We were delighted when Laura invited us to visit the Kirkpatrick foundry. We have been using Kirkpatrick ironmongery for all our doors and window since building our very first shepherd’s hut. We appreciate and share their values of quality, traditional craftsmanship, durability and heritage.
So, we made our way to Walsall. A proud and historic industrial area in the West Midlands. Kirkpatrick were founded in 1855, in fact, had we been travelling back then, we would have seen many original shepherd’s huts in the fields along the way. They would then, of course, have been used for their original purpose, helping the shepherd look after his flock. However, they would have been a very familiar sight.
We arrived at the foundry and met with Steve, the Managing Director, and Laura, Digital Communications Affiliate.
Our tour began in the pouring room where the process starts. Although all their products, when completed are beautifully made and finished, at some point you must get your hands dirty. This is where that happens, it’s good honest dirt though. Here the melting and the pouring of the molten metal takes place. You could see the craftsmanship, tradition, heritage and history being literally poured into each mould.
Next, we saw the area where the annealing is done, I know! Don’t worry, we didn’t know either. However, it is a very important process, one that most imported ironmongery just doesn’t do. When annealing, the product is reheated and left to cool slowly, for up to four days. This allows the item to become malleable and not brittle, important if you don’t want your door handle or window latch to break.

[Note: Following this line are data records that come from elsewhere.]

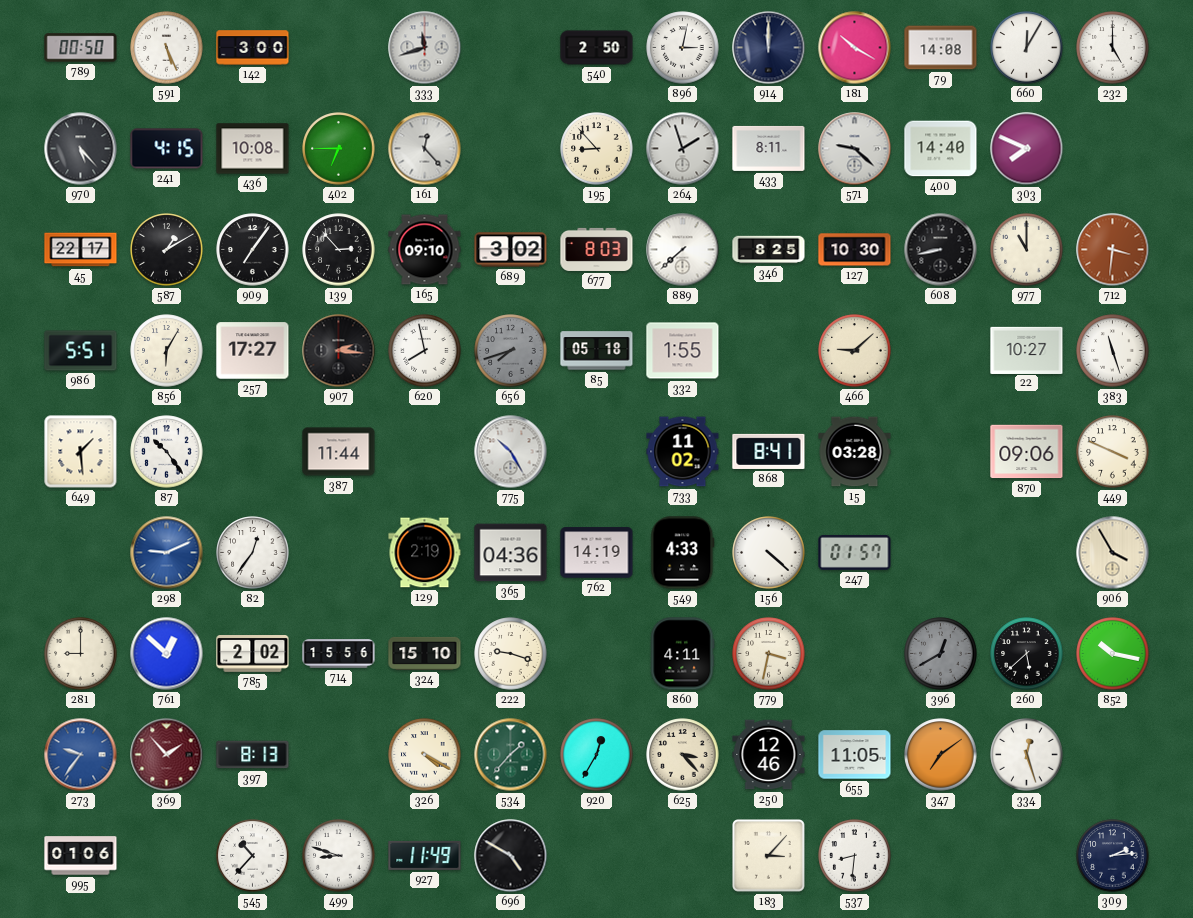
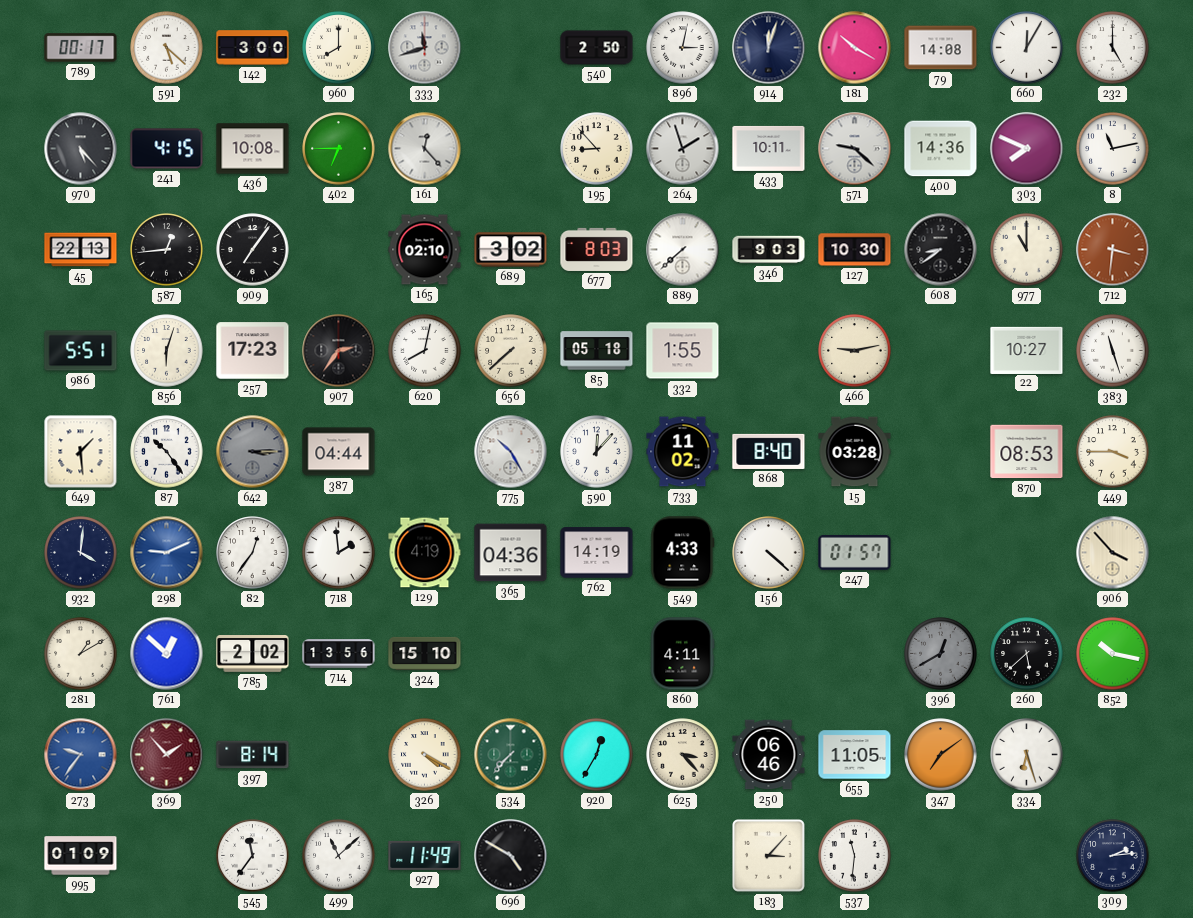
789: 00:50 -> 00:17
591: 5:26 -> 5:22
960: none -> 8:00
914: 12:00 -> 12:03
433: 8:11 -> 10:11
400: 14:40 -> 14:36
8: none -> 11:13
45: 22:17 -> 22:13
587: 1:10 -> 12:44
139: 2:53 -> none
165: 09:10 -> 02:10
346: 8:25 -> 9:03
608: 8:43 -> 8:39
856: 6:05 -> 6:03
257: 17:27 -> 17:23
907: 2:16 -> 2:36
620: 7:58 -> 8:02
656: 7:42 -> 7:38
656 dial: grey -> cream
466: 9:08 -> 9:13
642: none -> 3:15
387: 11:44 -> 04:44
590: none -> 12:07
868: 8:41 -> 8:40
870: 09:06 -> 08:53
449: 3:49 -> 3:45
932: none -> 4:01
718: none -> 1:59
129: 2:19 -> 4:19
906: 3:55 -> 3:53
281: 9:00 -> 1:10
714: 15:56 -> 13:56
222: 9:18 -> none
779: 3:32 -> none
397: 8:13 -> 8:14
534: 1:37 -> 7:37
250: 12:46 -> 06:46
334: 12:27 -> 6:27
995: 01:06 -> 01:09
545: 10:37 -> 11:36
499: 8:48 -> 11:08
537: 8:31 -> 11:31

We then saw the grinding and filing, this tidy’s up all the rough edges, making things nice and smooth, all done by hand. Drilling and assembling then takes place, again all done by hand. The attention to detail is reassuring and is what sets Kirkpatrick apart.
From there the items are dipped, coated or painted, depending on what finish is required.
Then finally to the all-important store room and packing area, where literally hundreds of items are stored and packed to go all over the country and round the world.
One room we were taken into, off the main area, was round some bends, and down some corridors and yes there were spider’s webs and yes it was dark and dusty, but it was worth it - think Indiana Jones and the lost pattern room, an archive of hundreds of patterns and samples, stored in long high racks, going back ions. Hinges, handles, brackets, old signs, all sorts. I could have spent hours in there, just looking through all the fascinating items. It was like discovering a treasure trove of ironmongery, it would not have been out of place in a museum.
Thank you to all the team at Kirkpatrick, it was a fascinating visit and so inspiring to see these skills and traditions still being used in Britain. We should all be so proud of our industrial heritage.